WORK ITEM —
When you copy the data, keep every word exactly as it is and leave the pictures out.

START GIVEN RECORDS

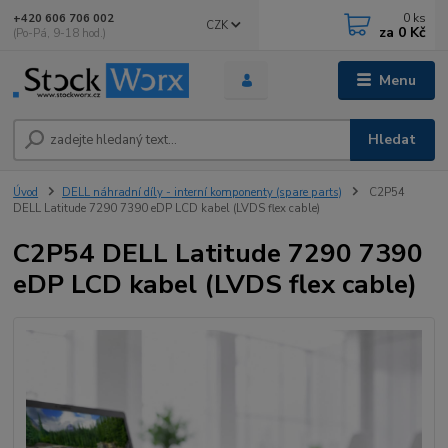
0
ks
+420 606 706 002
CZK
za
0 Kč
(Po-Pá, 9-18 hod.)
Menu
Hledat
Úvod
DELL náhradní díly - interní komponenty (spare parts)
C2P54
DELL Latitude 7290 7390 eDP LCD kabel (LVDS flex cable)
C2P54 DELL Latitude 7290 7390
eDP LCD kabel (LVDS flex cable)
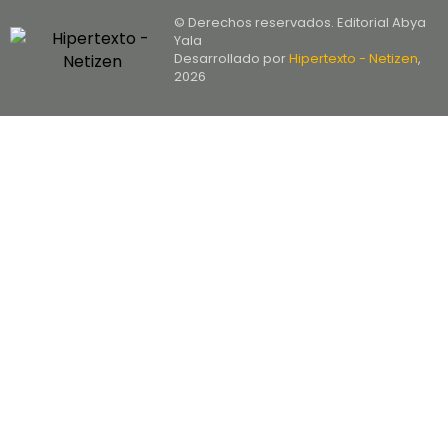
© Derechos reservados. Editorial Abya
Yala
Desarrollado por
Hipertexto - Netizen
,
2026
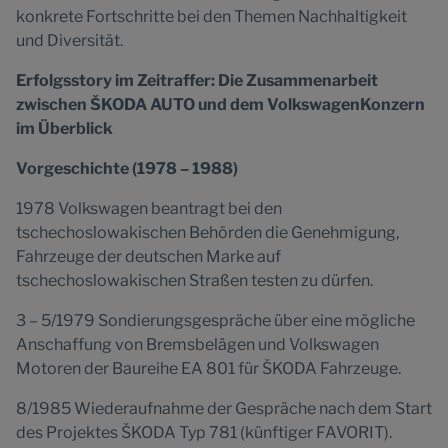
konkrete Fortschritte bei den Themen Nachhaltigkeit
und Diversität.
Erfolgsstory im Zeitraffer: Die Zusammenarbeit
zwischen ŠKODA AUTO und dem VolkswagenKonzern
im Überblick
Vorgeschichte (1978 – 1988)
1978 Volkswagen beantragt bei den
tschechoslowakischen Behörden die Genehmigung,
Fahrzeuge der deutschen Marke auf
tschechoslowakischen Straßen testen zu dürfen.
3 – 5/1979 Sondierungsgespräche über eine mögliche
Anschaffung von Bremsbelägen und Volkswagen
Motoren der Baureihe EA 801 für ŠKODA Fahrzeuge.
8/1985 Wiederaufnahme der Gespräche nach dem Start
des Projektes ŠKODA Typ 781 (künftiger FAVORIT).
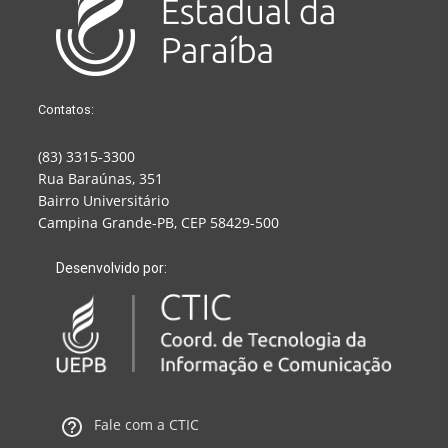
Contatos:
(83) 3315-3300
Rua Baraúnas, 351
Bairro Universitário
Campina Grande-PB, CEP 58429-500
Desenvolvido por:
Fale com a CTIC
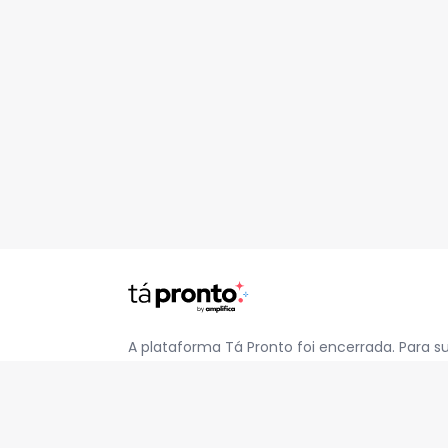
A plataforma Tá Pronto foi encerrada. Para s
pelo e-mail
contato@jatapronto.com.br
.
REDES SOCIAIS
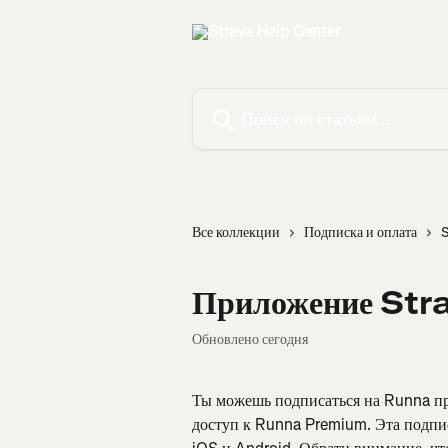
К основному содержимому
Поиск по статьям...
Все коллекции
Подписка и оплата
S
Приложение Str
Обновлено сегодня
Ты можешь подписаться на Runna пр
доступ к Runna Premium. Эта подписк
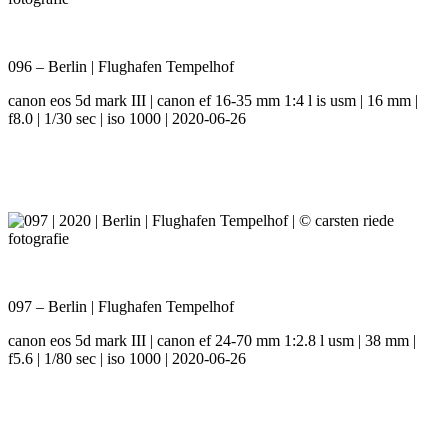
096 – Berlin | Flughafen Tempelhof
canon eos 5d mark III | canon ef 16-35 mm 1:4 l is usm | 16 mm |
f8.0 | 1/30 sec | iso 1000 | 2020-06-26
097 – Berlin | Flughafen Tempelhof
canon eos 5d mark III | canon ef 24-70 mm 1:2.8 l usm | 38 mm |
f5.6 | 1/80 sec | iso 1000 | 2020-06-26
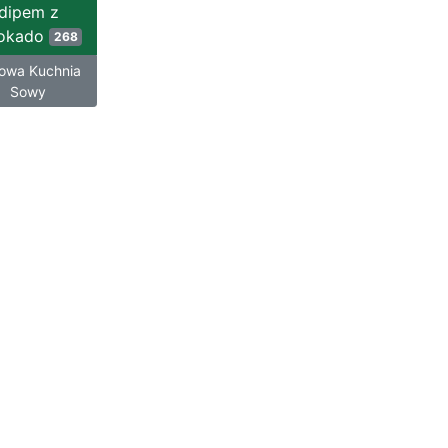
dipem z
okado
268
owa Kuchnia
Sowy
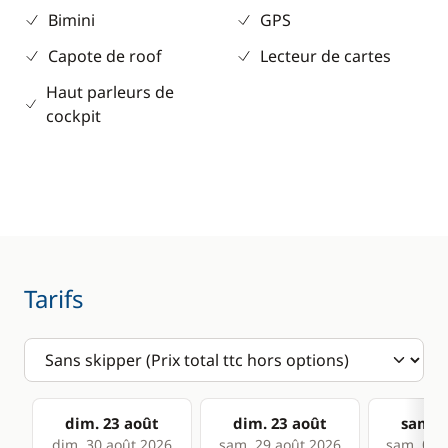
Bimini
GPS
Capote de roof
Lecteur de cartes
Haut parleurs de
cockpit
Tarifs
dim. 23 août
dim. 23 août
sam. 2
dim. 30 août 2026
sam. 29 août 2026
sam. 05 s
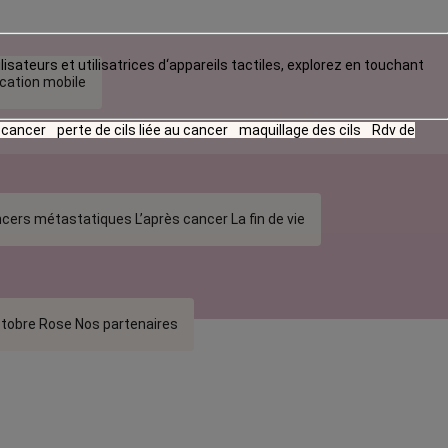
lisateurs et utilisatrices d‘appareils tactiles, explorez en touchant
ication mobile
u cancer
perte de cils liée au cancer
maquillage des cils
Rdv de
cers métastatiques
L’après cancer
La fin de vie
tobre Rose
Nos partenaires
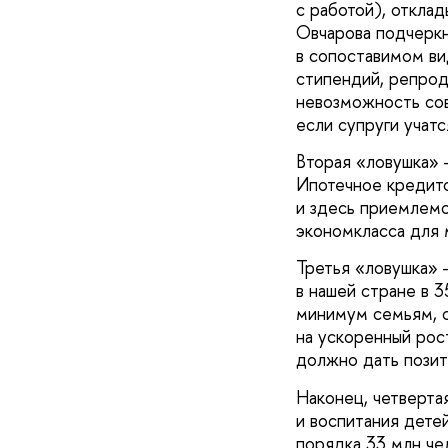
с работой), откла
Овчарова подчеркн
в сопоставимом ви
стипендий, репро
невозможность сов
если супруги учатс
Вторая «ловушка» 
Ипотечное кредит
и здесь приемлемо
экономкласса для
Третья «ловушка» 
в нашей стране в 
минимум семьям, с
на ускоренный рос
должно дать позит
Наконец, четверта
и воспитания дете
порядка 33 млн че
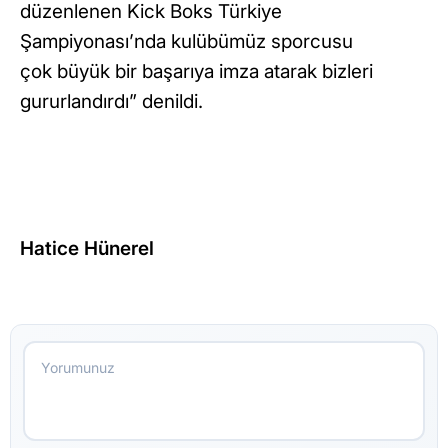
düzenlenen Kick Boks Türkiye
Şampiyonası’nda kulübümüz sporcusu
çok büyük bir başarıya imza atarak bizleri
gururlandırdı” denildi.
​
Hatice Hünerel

END GIVEN RECORDS

COMPLETED EXERCISE —
0
ks
+420 606 706 002
CZK
za
0 Kč
(Po-Pá, 9-18 hod.)
Menu
Hledat
Úvod
DELL náhradní díly - interní komponenty (spare parts)
C2P54
DELL Latitude 7290 7390 eDP LCD kabel (LVDS flex cable)
C2P54 DELL Latitude 7290 7390
eDP LCD kabel (LVDS flex cable)
© Derechos reservados. Editorial Abya
Yala
Desarrollado por
Hipertexto - Netizen
,
2026
konkrete Fortschritte bei den Themen Nachhaltigkeit
und Diversität.
Erfolgsstory im Zeitraffer: Die Zusammenarbeit
zwischen ŠKODA AUTO und dem VolkswagenKonzern
im Überblick
Vorgeschichte (1978 – 1988)
1978 Volkswagen beantragt bei den
tschechoslowakischen Behörden die Genehmigung,
Fahrzeuge der deutschen Marke auf
tschechoslowakischen Straßen testen zu dürfen.
3 – 5/1979 Sondierungsgespräche über eine mögliche
Anschaffung von Bremsbelägen und Volkswagen
Motoren der Baureihe EA 801 für ŠKODA Fahrzeuge.
8/1985 Wiederaufnahme der Gespräche nach dem Start
des Projektes ŠKODA Typ 781 (künftiger FAVORIT).
Contatos:
(83) 3315-3300
Rua Baraúnas, 351
Bairro Universitário
Campina Grande-PB, CEP 58429-500
Desenvolvido por:
Fale com a CTIC
A plataforma Tá Pronto foi encerrada. Para s
pelo e-mail
contato@jatapronto.com.br
.
REDES SOCIAIS
К основному содержимому
Поиск по статьям...
Все коллекции
Подписка и оплата
S
Приложение Str
Обновлено сегодня
Ты можешь подписаться на Runna пр
доступ к Runna Premium. Эта подписк
096 – Berlin | Flughafen Tempelhof
canon eos 5d mark III | canon ef 16-35 mm 1:4 l is usm | 16 mm |
f8.0 | 1/30 sec | iso 1000 | 2020-06-26
097 – Berlin | Flughafen Tempelhof
canon eos 5d mark III | canon ef 24-70 mm 1:2.8 l usm | 38 mm |
f5.6 | 1/80 sec | iso 1000 | 2020-06-26
dipem z
okado
268
owa Kuchnia
Sowy
Bimini
GPS
Capote de roof
Lecteur de cartes
Haut parleurs de
cockpit
Tarifs
dim. 23 août
dim. 23 août
sam. 2
dim. 30 août 2026
sam. 29 août 2026
sam. 05 s
lisateurs et utilisatrices d‘appareils tactiles, explorez en touchant
ication mobile
u cancer
perte de cils liée au cancer
maquillage des cils
Rdv de
cers métastatiques
L’après cancer
La fin de vie
tobre Rose
Nos partenaires
с работой), откла
Овчарова подчеркн
в сопоставимом ви
стипендий, репро
невозможность сов
если супруги учатс
Вторая «ловушка» 
Ипотечное кредит
и здесь приемлемо
экономкласса для
Третья «ловушка» 
в нашей стране в 
минимум семьям, с
на ускоренный рос
должно дать позит
Наконец, четверта
и воспитания дете
порядка 33 млн че
düzenlenen Kick Boks Türkiye
Şampiyonası’nda kulübümüz sporcusu
çok büyük bir başarıya imza atarak bizleri
gururlandırdı” denildi.
​
Hatice Hünerel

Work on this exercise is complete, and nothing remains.